I know what your response will be: patches welcome ;) but I don't see this making my priority list any time soon.

dave:

youe are right on with the patches welcome to address the above itch. But for folks who want to avoid dealing with Perl / Amavis, can always subscribe to UAS's CiviMail service and sidestep the whole install issue

Writing a php version of imap2soap etc does not make appear on any of our short/medium/long term lists

Great news - thanks for your work on CiviMail - can't wait to try it out!

SMTP unsubscribes as optional would be nice as some people may not have easy web access (such as in third world countries/blackberries to take two extremes).

I fully support dropping SMTP return path requirements. I'm using the simplenews Drupal plugin right now instead of CiviMail just because we're a small non-profit on a shared server and do not have the capabilities to do the whole SMTP return path settings.
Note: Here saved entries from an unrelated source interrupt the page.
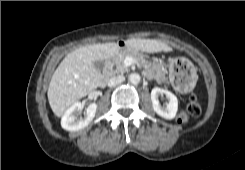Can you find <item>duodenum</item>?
Instances as JSON below:
<instances>
[{
	"label": "duodenum",
	"instance_id": "obj_1",
	"mask_svg": "<svg viewBox=\"0 0 245 170\" xmlns=\"http://www.w3.org/2000/svg\"><path fill=\"white\" fill-rule=\"evenodd\" d=\"M126 46L127 44L124 41H119L114 44L113 51L111 54L108 55L106 62H105L104 70H103V79L105 81L111 79L113 76V59H114L115 54L120 49L125 48Z\"/></svg>",
	"mask_w": 245,
	"mask_h": 170
}]
</instances>
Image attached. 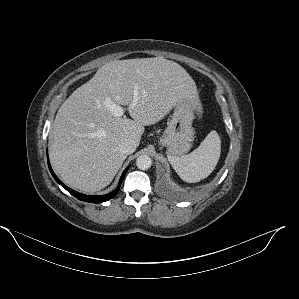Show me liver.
Wrapping results in <instances>:
<instances>
[{"mask_svg":"<svg viewBox=\"0 0 299 299\" xmlns=\"http://www.w3.org/2000/svg\"><path fill=\"white\" fill-rule=\"evenodd\" d=\"M184 99L201 105L194 80L174 61L154 57L106 63L56 114L49 148L55 172L81 192L103 189L127 158L121 141L131 139L138 147L144 126L159 122ZM107 100L127 106L133 120L116 116Z\"/></svg>","mask_w":299,"mask_h":299,"instance_id":"1","label":"liver"}]
</instances>
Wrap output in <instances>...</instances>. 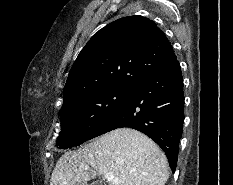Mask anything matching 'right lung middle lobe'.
Listing matches in <instances>:
<instances>
[{"label": "right lung middle lobe", "instance_id": "dd1d6c3e", "mask_svg": "<svg viewBox=\"0 0 233 185\" xmlns=\"http://www.w3.org/2000/svg\"><path fill=\"white\" fill-rule=\"evenodd\" d=\"M128 94L129 89H104L81 96L62 106V126L57 145L66 149L89 140Z\"/></svg>", "mask_w": 233, "mask_h": 185}]
</instances>
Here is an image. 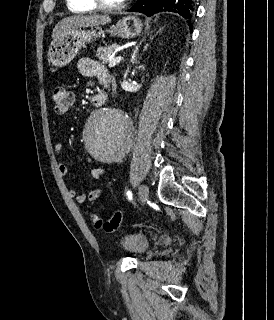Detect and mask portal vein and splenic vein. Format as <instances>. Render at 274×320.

I've been manually processing bounced e-newsletters on a 1200 person list, and it is only a couple people a mailing, which I can easily remove manually. So I wouldn't even be overly concerned about bounce-processing (i.e. not make it a mandatory feature).

It would be nice if the click would not be an instant unsubscribe, but a confirmation page with the option of different frequency, if any.

I was going to ask about "Reply-to" with unsubscribe in the subject line, but so many people having addresses that forward to other addresses, that can be more annoyance and confusion than help.

In direct answer to the question, finally, I don't see any day when the web is not available and e-mail is – even for any given person – so no, I don't see a compelling reason to keep SMTP functionality if it's difficult to maintain.

The danger is in forwarded messages, downstream recipients unsubscribing the actual subscriber?